REQUIREMENT:
What you return should be the complete listing, unchanged, with no pictures in it.

MATERIALS PROVIDED:
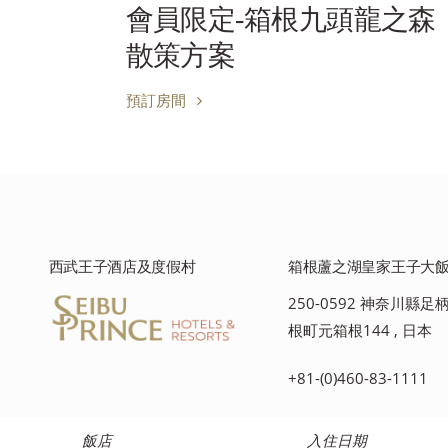
森
【法國料理套餐】在蘆之
湖畔度過的標準方案
預訂房間
西武王子酒店及度假村
箱根蘆之湖皇家王子大
250-0592 神奈川縣
根町元箱根144 , 日本
+81-(0)460-83-1111
飯店
入住日期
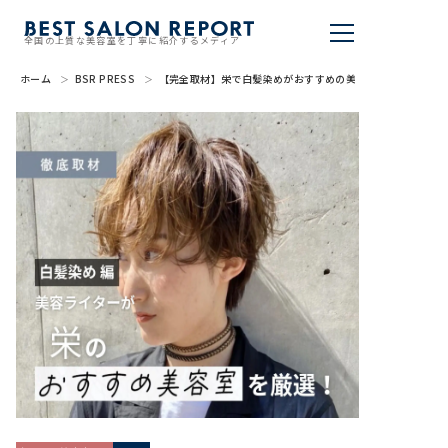
全国の上質な美容室を丁寧に紹介するメディア
ホーム
BSR PRESS
【完全取材】栄で白髪染めがおすすめの美容院10軒
美容室を探す
BSR PRESS
BEST SALON REPORTとは
ライター
美容室を推薦する
掲載・取材依頼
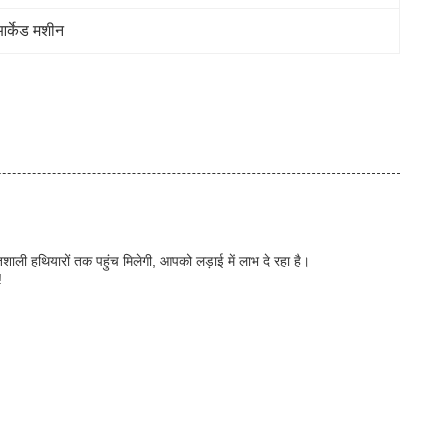
आर्केड मशीन
िशाली हथियारों तक पहुंच मिलेगी, आपको लड़ाई में लाभ दे रहा है।
!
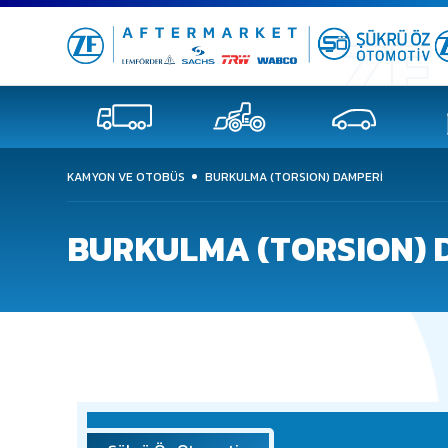
KAMYON VE OTOBÜS
BURKULMA (TORSION) DAMPERİ
BURKULMA (TORSION) 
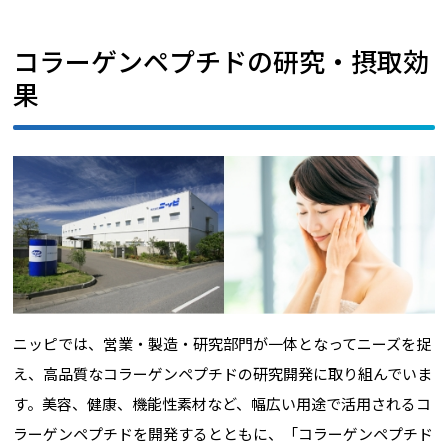
コラーゲンペプチドの研究・摂取効
果
ニッピでは、営業・製造・研究部門が一体となってニーズを捉
え、高品質なコラーゲンペプチドの研究開発に取り組んでいま
す。美容、健康、機能性素材など、幅広い用途で活用されるコ
ラーゲンペプチドを開発するとともに、「コラーゲンペプチド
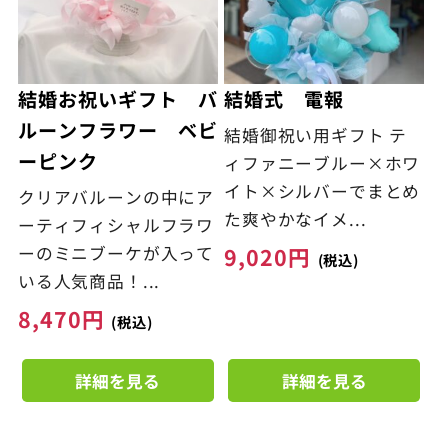
結婚お祝いギフト バ
結婚式 電報
ルーンフラワー ベビ
結婚御祝い用ギフト テ
ーピンク
ィファニーブルー×ホワ
イト×シルバーでまとめ
クリアバルーンの中にア
た爽やかなイメ...
ーティフィシャルフラワ
ーのミニブーケが入って
9,020
円
(税込)
いる人気商品！...
8,470
円
(税込)
詳細を見る
詳細を見る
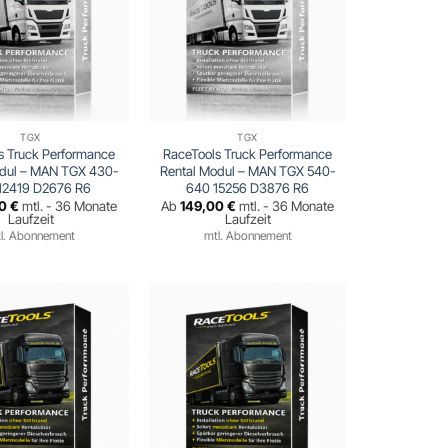
TGX
TGX
s Truck Performance
RaceTools Truck Performance
odul – MAN TGX 430-
Rental Modul – MAN TGX 540-
12419 D2676 R6
640 15256 D3876 R6
00
€
mtl. - 36 Monate
Ab
149,00
€
mtl. - 36 Monate
Laufzeit
Laufzeit
l. Abonnement
mtl. Abonnement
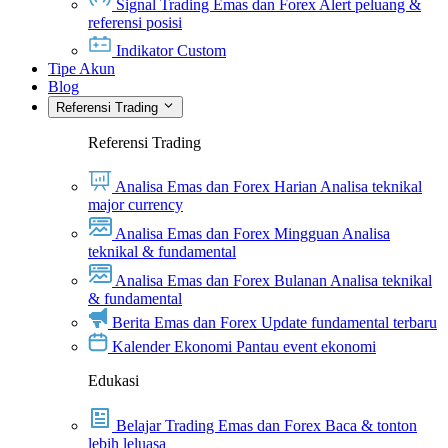
Signal Trading Emas dan Forex
Alert peluang &
referensi posisi
Indikator Custom
Tipe Akun
Blog
Referensi Trading
Referensi Trading
Analisa Emas dan Forex Harian
Analisa teknikal
major currency
Analisa Emas dan Forex Mingguan
Analisa
teknikal & fundamental
Analisa Emas dan Forex Bulanan
Analisa teknikal
& fundamental
Berita Emas dan Forex
Update fundamental terbaru
Kalender Ekonomi
Pantau event ekonomi
Edukasi
Belajar Trading Emas dan Forex
Baca & tonton
lebih leluasa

ANSWER TO THIS TASK:
森
【法國料理套餐】在蘆之
湖畔度過的標準方案
預訂房間
西武王子酒店及度假村
箱根蘆之湖皇家王子大
250-0592 神奈川縣
根町元箱根144 , 日本
+81-(0)460-83-1111
飯店
入住日期
全国の上質な美容室を丁寧に紹介するメディア
ホーム
BSR PRESS
【完全取材】栄で白髪染めがおすすめの美容院10軒
美容室を探す
BSR PRESS
BEST SALON REPORTとは
ライター
美容室を推薦する
掲載・取材依頼
आर्केड मशीन
िशाली हथियारों तक पहुंच मिलेगी, आपको लड़ाई में लाभ दे रहा है।
!
KAMYON VE OTOBÜS
BURKULMA (TORSION) DAMPERİ
BURKULMA (TORSION) 
コラーゲンペプチドの研究・摂取効
果
ニッピでは、営業・製造・研究部門が一体となってニーズを捉
え、高品質なコラーゲンペプチドの研究開発に取り組んでいま
す。美容、健康、機能性素材など、幅広い用途で活用されるコ
ラーゲンペプチドを開発するとともに、「コラーゲンペプチド
結婚お祝いギフト バ
結婚式 電報
ルーンフラワー ベビ
結婚御祝い用ギフト テ
ーピンク
ィファニーブルー×ホワ
イト×シルバーでまとめ
クリアバルーンの中にア
た爽やかなイメ...
ーティフィシャルフラワ
ーのミニブーケが入って
9,020
円
(税込)
いる人気商品！...
8,470
円
(税込)
詳細を見る
詳細を見る
TGX
TGX
s Truck Performance
RaceTools Truck Performance
odul – MAN TGX 430-
Rental Modul – MAN TGX 540-
12419 D2676 R6
640 15256 D3876 R6
00
€
mtl. - 36 Monate
Ab
149,00
€
mtl. - 36 Monate
Laufzeit
Laufzeit
l. Abonnement
mtl. Abonnement
Signal Trading Emas dan Forex
Alert peluang &
referensi posisi
Indikator Custom
Tipe Akun
Blog
Referensi Trading
Referensi Trading
Analisa Emas dan Forex Harian
Analisa teknikal
major currency
Analisa Emas dan Forex Mingguan
Analisa
teknikal & fundamental
Analisa Emas dan Forex Bulanan
Analisa teknikal
& fundamental
Berita Emas dan Forex
Update fundamental terbaru
Kalender Ekonomi
Pantau event ekonomi
Edukasi
Belajar Trading Emas dan Forex
Baca & tonton
lebih leluasa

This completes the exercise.